Smith, like many, many others, thus adopts the captor's perspective, and "fights" on the captor's terms -- and in this sense, he is "defending" his captor, just as a sufferer of Stockholm Syndrome does. If you fight in the manner permitted by those who hold you hostage, how likely do you think it is that your captors will set you free? That's right: they won't. Your captors permit you to "fight" them in certain ways because they know you'll lose.


On this point, we must begin (as I always endeavor to do) with the terrible fact that Obama claims the "right" and power to murder anyone in the world, whenever he wants, for whatever reason he wishes, that is, he claims to hold absolute power. In other words: if you continue to live, it is only because the State permits you to. Gone altogether is even a nod toward the notion of unalienable rights, or that "life" is first among them. Thus, the State gives life by simply not taking it.

It's all like that.  (For those who have not read Silber before:  he's crude, verbose, almost comically self-referential, and he will challenge you.  Don't make the mistake of letting any of that get in the way of what he says.)

Silber has become one of my must-reads*, right up there with Grigg and Wolfe and Shaffer.  I first referenced/reviewed him back in January of 2010, and he has proven reliably on the money since then.  What I continue to find most fascinating about the man is that he appears to have come from just about as far away a perspective as I could imagine personally, and yet arrived at substantially the same place I have. (If ever you want to see what white-hot criticism of "progressives" looks like, just spend a little time at Silber's place.)

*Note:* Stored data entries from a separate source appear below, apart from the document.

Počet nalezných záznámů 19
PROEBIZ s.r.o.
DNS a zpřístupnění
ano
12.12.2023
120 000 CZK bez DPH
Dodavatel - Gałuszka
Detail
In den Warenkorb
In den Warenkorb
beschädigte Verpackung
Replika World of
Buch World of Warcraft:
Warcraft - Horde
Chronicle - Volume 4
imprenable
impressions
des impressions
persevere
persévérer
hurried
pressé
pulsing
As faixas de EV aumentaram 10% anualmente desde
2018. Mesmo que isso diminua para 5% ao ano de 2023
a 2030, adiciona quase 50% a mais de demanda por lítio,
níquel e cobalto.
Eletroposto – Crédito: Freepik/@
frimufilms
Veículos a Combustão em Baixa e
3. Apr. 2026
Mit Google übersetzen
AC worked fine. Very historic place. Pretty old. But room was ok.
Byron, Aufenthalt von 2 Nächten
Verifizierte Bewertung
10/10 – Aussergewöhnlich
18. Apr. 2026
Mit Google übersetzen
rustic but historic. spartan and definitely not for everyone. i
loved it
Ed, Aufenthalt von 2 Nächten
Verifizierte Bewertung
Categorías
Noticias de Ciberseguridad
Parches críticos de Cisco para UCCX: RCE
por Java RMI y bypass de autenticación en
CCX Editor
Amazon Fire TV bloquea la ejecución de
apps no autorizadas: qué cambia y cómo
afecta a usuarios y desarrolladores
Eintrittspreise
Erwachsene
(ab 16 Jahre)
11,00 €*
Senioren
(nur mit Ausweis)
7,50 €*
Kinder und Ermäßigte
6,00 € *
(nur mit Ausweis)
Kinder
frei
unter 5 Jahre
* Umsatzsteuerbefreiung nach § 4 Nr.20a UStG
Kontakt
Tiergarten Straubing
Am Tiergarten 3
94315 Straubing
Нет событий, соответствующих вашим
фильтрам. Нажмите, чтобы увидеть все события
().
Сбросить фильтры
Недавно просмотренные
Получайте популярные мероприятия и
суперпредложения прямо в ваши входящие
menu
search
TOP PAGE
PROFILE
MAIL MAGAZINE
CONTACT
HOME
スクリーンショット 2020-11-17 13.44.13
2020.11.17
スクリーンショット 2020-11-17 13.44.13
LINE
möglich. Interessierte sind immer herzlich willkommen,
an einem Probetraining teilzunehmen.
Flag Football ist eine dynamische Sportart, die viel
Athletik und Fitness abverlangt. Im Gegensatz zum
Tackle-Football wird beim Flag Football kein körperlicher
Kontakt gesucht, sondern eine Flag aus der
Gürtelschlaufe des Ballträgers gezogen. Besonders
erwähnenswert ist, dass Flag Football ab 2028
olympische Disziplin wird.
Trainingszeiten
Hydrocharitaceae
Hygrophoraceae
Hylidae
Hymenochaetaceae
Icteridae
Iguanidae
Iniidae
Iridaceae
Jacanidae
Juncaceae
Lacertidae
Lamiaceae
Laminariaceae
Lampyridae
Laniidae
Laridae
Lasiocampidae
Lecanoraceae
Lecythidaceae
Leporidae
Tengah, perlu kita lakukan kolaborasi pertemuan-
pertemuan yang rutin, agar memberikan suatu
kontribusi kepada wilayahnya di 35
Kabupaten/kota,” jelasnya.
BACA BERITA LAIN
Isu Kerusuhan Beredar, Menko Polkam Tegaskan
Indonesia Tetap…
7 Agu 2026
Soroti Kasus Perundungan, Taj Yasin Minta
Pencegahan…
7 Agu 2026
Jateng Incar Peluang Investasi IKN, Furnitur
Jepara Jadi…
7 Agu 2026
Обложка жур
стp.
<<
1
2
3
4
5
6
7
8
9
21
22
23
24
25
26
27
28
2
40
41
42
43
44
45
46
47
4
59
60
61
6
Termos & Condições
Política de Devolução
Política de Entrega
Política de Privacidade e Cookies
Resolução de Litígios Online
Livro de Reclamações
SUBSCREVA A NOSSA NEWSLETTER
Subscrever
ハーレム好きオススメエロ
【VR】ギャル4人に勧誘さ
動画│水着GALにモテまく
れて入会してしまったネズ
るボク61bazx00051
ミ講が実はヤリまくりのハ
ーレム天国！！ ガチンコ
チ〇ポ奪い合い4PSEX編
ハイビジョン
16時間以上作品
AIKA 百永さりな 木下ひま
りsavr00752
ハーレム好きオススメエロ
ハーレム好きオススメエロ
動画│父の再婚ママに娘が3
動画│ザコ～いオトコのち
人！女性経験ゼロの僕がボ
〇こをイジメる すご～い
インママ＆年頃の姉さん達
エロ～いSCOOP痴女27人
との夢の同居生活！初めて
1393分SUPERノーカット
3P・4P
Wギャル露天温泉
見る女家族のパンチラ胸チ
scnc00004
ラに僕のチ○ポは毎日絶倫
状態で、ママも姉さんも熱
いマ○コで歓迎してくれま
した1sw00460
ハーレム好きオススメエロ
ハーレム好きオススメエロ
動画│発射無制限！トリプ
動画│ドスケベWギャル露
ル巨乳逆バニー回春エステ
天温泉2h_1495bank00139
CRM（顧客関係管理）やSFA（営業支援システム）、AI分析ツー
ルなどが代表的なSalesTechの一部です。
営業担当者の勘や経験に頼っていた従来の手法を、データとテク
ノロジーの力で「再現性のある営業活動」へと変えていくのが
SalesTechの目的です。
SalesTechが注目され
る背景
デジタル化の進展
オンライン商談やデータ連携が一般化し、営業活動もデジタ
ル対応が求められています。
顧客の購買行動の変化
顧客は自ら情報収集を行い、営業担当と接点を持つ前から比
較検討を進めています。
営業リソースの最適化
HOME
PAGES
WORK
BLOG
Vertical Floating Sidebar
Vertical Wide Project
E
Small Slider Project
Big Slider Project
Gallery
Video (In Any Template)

And the Stockholm Syndrome metaphor, just like the battered-spouse metaphor, works.

Have it at your command.

* I distinguish "must-reads" from other important sources, and for me the distinguishing feature is the art of their writing.  McElroy and Balko, for example, are daily links, and nobody gives you the news you need in the way that you need it like those two, but where they report, inform and analyze, some writers really come alive, not just with what they say but with how they say it.

Sunday, June 19, 2011

Father's Day: we are all Thomas J. Ball.

What matters most to a father?
"His only consolation, the company of his children, was sadistically withheld from him. The unfathomably arrogant and completely unaccountable functionaries who did so are people who have learned how to monetize the misery of the innocent."
Thus passes Thomas J. Ball.

Parents--fathers and mothers alike--you do understand that we are all Thomas J. Ball, right?

Great.  Not only are we all Jose Guereña, now we're all Thomas J. Ball, too.

Friday, June 17, 2011

She didn't know. Well, I'm sure she does now.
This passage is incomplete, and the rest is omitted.